For Exchange 2010 running as a virtual machine you still have hardware costs. Lets say 15 VM’s can run on one host. The cost for server hardware is much less then for a phyiscal server. Same for power, cooling, maintenance, etc. If you buy a Windows Server Datacenter Edition, the license for your VM is free. The big difference in costs is the cost for shared storage.

Does Microsoft support running Exchange 2010 mailbox servers part of a DAG as a virtual machine?

Yes, they do, but under certain conditions:
1. you need to disable live migration of virtual machines
2. you need to disable automated re-start of VM’s if a host has failed
3. Microsoft does not support if Exchange data is stored on NAS devices. So storing an Exchange mailboxstore on a VMware NFS volume is not supported.
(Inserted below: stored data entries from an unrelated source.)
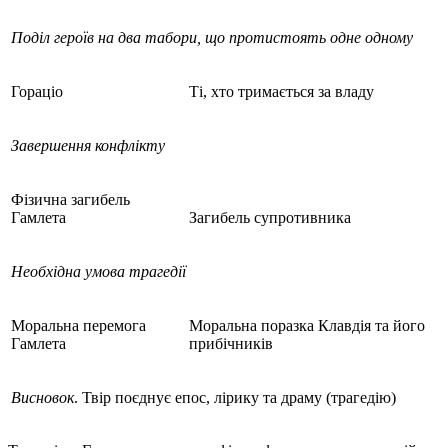
Поділ героїв на два табори, що протистоять одне одному
Гораціо
Ті, хто тримається за владу
Завершення конфлікту
Фізична загибель
Гамлета
Загибель супротивника
Необхідна умова трагедії
Моральна перемога
Моральна поразка Клавдія та його
Гамлета
прибічників
Висновок
. Твір поєднує епос, лірику та драму (трагедію)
It will work perfectly but Microsoft has not tested this scenario and thus does not support it.

See the Exchange 2010 system requirements . Under hardware virtualization it is stated:


Clustered root servers is another term for VMware ESX (Hyper-V ) hosts which are part of a VMware HA (Microsoft Fail Over cluster) enabled cluster .

To have Microsoft support your Exchange 2010 mailbox server virtual machine you should disable HA and disable DRS.
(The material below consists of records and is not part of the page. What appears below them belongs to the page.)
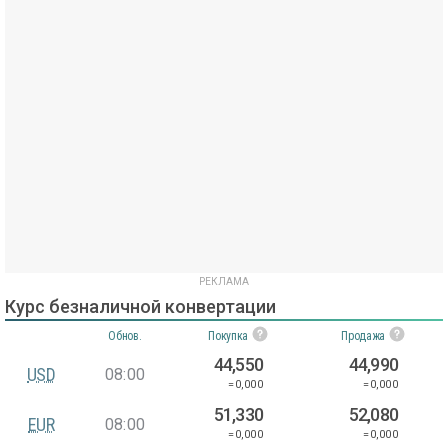
Курс безналичной конвертации
Обнов.
Покупка
Продажа
44,550
44,990
USD
08:00
=0,000
=0,000
51,330
52,080
EUR
08:00
=0,000
=0,000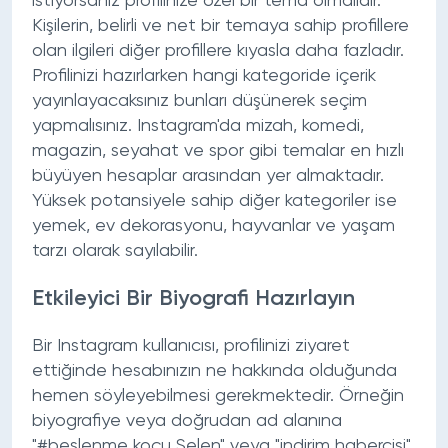
istiyorsanız profilinize özel bir tema olmalıdır.
Kişilerin, belirli ve net bir temaya sahip profillere
olan ilgileri diğer profillere kıyasla daha fazladır.
Profilinizi hazırlarken hangi kategoride içerik
yayınlayacaksınız bunları düşünerek seçim
yapmalısınız. Instagram'da mizah, komedi,
magazin, seyahat ve spor gibi temalar en hızlı
büyüyen hesaplar arasından yer almaktadır.
Yüksek potansiyele sahip diğer kategoriler ise
yemek, ev dekorasyonu, hayvanlar ve yaşam
tarzı olarak sayılabilir.
Etkileyici Bir Biyografi Hazırlayın
Bir Instagram kullanıcısı, profilinizi ziyaret
ettiğinde hesabınızın ne hakkında olduğunda
hemen söyleyebilmesi gerekmektedir. Örneğin
biyografiye veya doğrudan ad alanına
"#beslenme koçu Selen" veya "indirim habercisi"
Microsoft states NFS or other NAS devices type of presenting data is not supported for Exchange 2010 in this article. The same is true of Exhange 2007.

The article states:

The storage used by the Exchange guest machine for storage of Exchange data (for example, mailbox databases or Hub transport queues) can be virtual storage of a fixed size (for example, fixed virtual hard disks (VHDs) in a Hyper-V environment), SCSI pass-through storage, or Internet SCSI (iSCSI) storage. Pass-through storage is storage that’s configured at the host level and dedicated to one guest machine. All storage used by an Exchange guest machine for storage of Exchange data must be block-level storage because Exchange 2010 doesn’t support the use of network attached storage (NAS) volumes. Also, NAS storage that’s presented to the guest as block-level storage via the hypervisor isn’t supported. The following virtual disk requirements apply for volumes used to store Exchange data:

vSphere 4 Update 1 offers new functionality in which HA and DRS can be disabled for an individual virtual machine, instead of for the whole ESX/ESXi host. This would mean you can run Exchange 2010 mailbox servers virtual machine on a VMware host and comply to the Microsoft condition. The Exchange vm will not be restarted in case of a host failure. And the VM will never be Vmotioned to another host.
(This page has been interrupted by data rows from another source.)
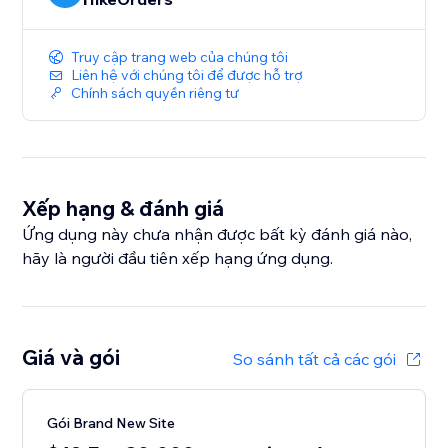
Truy cập trang web của chúng tôi
Liên hệ với chúng tôi để được hỗ trợ
Chính sách quyền riêng tư
Xếp hạng & đánh giá
Ứng dụng này chưa nhận được bất kỳ đánh giá nào,
hãy là người đầu tiên xếp hạng ứng dụng.
Giá và gói
So sánh tất cả các gói
Gói Brand New Site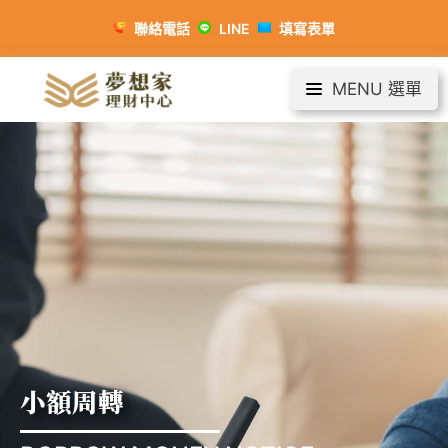
聯絡電話
LINE
填寫表單
MENU 選單
小額周轉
How to configure a Exchange 2010 virtual machine running on ESX 4.x to comply to the Microsoft support policy?

A couple of steps needs to be taken on a ESX 4.x VMware HA\DRS cluster. Mind, when running ESX 4 you need Update 1 to be able to exclude a single VM from restart after a host failure.

1- create an anti-affinity rule to make sure the Exchange 2010 DAG servers are never run on the same ESX host. If the host fails, your DAG is gone.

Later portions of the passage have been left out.